(Transcribed page contents)
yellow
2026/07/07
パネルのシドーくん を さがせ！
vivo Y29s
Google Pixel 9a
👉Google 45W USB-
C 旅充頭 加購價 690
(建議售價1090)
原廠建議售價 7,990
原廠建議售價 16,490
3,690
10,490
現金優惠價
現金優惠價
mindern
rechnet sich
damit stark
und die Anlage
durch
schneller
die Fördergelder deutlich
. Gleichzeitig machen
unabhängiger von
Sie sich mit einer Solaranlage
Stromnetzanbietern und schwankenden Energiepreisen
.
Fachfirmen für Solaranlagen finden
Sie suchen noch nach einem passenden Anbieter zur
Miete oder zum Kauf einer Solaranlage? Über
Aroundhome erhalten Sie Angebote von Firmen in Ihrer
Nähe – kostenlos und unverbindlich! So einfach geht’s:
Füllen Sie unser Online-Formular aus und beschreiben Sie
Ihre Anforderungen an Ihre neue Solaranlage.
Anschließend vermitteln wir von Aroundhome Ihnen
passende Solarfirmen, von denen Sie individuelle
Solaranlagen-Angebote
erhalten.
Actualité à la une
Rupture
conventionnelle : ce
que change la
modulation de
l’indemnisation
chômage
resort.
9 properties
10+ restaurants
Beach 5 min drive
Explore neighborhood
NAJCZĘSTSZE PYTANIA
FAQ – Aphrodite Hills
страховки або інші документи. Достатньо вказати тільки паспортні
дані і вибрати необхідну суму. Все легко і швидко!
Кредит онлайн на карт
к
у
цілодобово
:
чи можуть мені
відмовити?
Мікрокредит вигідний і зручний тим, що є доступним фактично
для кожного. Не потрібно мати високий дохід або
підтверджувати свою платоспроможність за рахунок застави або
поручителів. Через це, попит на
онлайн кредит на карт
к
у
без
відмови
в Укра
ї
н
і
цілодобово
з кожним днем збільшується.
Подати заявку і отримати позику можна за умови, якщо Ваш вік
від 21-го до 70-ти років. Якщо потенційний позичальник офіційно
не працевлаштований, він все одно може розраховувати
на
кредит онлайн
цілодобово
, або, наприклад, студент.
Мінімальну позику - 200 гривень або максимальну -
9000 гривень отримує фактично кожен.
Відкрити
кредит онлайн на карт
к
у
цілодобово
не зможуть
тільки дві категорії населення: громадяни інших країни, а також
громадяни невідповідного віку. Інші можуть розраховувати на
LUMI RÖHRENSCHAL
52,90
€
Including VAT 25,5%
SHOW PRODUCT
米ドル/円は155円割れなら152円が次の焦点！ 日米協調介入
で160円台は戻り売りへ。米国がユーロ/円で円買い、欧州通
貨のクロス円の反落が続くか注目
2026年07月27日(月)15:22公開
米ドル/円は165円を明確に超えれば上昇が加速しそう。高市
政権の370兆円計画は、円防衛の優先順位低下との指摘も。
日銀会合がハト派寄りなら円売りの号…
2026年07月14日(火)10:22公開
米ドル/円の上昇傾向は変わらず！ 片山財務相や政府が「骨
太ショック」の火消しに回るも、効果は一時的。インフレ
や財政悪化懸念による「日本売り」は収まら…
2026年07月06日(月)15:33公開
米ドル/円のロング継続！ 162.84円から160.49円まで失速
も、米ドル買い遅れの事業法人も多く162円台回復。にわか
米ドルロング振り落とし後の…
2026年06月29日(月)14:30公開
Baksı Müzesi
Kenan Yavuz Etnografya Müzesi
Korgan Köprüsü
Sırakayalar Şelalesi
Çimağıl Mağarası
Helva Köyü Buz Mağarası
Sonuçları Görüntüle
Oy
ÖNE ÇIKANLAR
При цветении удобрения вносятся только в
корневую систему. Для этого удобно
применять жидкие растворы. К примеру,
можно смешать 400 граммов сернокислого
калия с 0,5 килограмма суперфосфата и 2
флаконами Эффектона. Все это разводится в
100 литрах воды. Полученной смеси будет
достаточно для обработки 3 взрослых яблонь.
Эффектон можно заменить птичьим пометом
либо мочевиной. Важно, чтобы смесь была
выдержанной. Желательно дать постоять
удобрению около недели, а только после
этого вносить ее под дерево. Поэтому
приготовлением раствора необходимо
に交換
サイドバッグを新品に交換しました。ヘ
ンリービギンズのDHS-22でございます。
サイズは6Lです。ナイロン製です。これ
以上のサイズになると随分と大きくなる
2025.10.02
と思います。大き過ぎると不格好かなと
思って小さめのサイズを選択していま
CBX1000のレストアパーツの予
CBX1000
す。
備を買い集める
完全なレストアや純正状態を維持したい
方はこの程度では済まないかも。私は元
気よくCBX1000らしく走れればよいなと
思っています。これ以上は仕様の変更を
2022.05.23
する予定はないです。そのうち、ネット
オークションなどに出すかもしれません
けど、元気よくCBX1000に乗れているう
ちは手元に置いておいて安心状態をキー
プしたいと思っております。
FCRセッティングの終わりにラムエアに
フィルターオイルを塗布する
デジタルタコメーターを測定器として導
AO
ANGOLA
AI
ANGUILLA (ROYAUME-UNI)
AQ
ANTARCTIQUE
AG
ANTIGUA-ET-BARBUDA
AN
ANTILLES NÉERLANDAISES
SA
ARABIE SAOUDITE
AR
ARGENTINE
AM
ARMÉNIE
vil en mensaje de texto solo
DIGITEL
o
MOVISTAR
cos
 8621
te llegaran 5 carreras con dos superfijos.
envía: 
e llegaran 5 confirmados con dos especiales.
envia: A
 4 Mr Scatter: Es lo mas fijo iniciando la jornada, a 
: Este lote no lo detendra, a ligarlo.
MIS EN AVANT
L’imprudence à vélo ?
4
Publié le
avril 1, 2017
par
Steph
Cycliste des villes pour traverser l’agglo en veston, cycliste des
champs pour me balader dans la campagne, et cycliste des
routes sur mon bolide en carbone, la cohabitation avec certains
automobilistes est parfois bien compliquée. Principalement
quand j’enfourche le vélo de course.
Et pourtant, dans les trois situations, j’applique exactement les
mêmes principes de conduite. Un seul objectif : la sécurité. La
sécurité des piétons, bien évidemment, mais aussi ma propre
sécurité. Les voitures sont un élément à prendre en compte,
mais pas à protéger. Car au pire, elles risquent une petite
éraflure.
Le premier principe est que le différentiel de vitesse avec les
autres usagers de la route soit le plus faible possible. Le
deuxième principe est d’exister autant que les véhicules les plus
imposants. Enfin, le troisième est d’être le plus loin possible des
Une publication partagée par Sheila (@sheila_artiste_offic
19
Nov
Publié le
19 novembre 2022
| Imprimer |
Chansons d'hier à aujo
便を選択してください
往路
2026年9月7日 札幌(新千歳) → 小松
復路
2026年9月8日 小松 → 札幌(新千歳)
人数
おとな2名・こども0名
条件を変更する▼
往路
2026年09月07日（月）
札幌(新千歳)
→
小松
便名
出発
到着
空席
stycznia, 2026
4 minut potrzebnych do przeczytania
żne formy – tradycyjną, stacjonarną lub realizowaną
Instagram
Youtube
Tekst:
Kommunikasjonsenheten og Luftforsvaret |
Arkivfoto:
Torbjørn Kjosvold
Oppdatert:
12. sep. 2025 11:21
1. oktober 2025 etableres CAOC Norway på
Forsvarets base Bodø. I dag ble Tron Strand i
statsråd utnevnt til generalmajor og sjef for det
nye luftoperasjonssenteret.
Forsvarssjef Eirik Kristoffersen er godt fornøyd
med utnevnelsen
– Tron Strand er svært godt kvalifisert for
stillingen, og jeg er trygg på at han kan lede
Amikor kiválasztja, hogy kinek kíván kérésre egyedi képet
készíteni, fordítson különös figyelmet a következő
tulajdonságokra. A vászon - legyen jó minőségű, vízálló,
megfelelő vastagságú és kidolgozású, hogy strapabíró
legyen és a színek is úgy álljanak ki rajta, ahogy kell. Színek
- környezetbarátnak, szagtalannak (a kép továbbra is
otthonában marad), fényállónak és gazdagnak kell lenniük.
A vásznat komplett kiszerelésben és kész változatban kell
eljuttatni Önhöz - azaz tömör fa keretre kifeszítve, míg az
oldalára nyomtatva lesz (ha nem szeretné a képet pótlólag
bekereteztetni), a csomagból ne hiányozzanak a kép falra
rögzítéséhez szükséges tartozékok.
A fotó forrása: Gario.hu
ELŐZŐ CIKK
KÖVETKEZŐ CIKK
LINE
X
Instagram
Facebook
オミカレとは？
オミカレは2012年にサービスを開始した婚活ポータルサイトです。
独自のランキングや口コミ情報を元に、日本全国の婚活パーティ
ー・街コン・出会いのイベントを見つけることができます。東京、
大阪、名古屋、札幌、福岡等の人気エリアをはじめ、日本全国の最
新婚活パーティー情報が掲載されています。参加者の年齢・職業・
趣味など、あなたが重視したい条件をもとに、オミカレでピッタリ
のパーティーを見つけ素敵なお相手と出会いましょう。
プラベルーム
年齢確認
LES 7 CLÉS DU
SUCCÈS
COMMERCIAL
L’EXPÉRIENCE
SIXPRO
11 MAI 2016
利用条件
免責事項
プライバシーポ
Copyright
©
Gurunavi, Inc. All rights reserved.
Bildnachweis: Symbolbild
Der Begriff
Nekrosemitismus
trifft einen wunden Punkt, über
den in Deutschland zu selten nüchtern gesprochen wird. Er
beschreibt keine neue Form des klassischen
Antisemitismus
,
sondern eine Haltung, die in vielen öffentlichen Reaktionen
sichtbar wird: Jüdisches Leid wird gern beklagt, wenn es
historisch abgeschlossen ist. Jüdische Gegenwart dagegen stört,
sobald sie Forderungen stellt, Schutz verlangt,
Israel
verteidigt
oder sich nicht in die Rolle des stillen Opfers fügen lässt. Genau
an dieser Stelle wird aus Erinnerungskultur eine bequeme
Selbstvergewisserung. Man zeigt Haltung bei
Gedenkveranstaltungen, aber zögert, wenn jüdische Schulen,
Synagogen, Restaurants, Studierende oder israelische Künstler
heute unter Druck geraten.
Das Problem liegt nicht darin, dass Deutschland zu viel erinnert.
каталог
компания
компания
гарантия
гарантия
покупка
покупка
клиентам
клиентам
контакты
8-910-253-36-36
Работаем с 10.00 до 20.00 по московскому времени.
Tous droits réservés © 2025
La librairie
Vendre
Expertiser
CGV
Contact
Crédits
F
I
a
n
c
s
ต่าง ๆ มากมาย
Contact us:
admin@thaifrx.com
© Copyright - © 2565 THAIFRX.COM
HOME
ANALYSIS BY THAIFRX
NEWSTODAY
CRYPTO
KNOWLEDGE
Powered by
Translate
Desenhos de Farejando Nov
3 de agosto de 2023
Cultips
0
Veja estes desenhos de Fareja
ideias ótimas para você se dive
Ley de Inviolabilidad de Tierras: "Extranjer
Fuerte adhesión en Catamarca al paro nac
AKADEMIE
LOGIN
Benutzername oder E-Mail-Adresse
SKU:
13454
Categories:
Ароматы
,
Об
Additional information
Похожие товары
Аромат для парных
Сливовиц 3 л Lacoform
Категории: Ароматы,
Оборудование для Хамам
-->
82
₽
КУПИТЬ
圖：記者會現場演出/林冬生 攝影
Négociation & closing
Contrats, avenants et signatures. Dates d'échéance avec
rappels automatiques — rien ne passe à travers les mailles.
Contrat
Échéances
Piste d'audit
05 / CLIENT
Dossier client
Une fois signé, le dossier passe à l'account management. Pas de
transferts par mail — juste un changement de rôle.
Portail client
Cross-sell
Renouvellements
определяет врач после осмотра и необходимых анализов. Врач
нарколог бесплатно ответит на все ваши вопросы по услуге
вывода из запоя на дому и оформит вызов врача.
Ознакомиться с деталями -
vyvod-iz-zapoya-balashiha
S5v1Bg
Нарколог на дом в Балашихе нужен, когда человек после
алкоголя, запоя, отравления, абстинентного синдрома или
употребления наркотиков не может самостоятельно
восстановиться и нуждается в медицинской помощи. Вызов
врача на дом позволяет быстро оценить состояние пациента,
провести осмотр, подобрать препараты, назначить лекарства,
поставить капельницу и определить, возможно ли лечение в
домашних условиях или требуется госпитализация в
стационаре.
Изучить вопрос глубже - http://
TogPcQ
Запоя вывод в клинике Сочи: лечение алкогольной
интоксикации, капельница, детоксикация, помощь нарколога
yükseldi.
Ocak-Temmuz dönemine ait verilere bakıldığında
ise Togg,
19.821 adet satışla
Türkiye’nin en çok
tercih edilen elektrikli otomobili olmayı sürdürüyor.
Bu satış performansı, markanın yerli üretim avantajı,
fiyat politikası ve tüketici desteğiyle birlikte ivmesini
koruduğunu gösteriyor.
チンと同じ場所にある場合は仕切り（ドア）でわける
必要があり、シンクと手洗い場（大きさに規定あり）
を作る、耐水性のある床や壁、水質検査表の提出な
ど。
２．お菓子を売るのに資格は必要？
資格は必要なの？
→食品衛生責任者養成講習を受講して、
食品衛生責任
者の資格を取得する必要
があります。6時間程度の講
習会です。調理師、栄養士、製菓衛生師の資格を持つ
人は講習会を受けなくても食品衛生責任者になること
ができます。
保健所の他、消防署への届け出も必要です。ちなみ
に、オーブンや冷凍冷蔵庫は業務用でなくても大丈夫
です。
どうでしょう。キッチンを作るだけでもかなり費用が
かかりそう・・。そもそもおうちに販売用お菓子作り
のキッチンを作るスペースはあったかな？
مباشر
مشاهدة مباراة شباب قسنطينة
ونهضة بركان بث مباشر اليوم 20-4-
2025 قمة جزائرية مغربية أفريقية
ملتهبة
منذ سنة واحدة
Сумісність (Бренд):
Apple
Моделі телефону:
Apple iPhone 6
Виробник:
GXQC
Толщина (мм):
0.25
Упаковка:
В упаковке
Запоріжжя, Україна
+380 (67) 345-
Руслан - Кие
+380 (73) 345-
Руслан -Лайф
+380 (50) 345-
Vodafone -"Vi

**Task objective**
Each line above that contains the word "legyen" must be copied.

**Solution for this exercise**
tulajdonságokra. A vászon - legyen jó minőségű, vízálló,
legyen és a színek is úgy álljanak ki rajta, ahogy kell. Színek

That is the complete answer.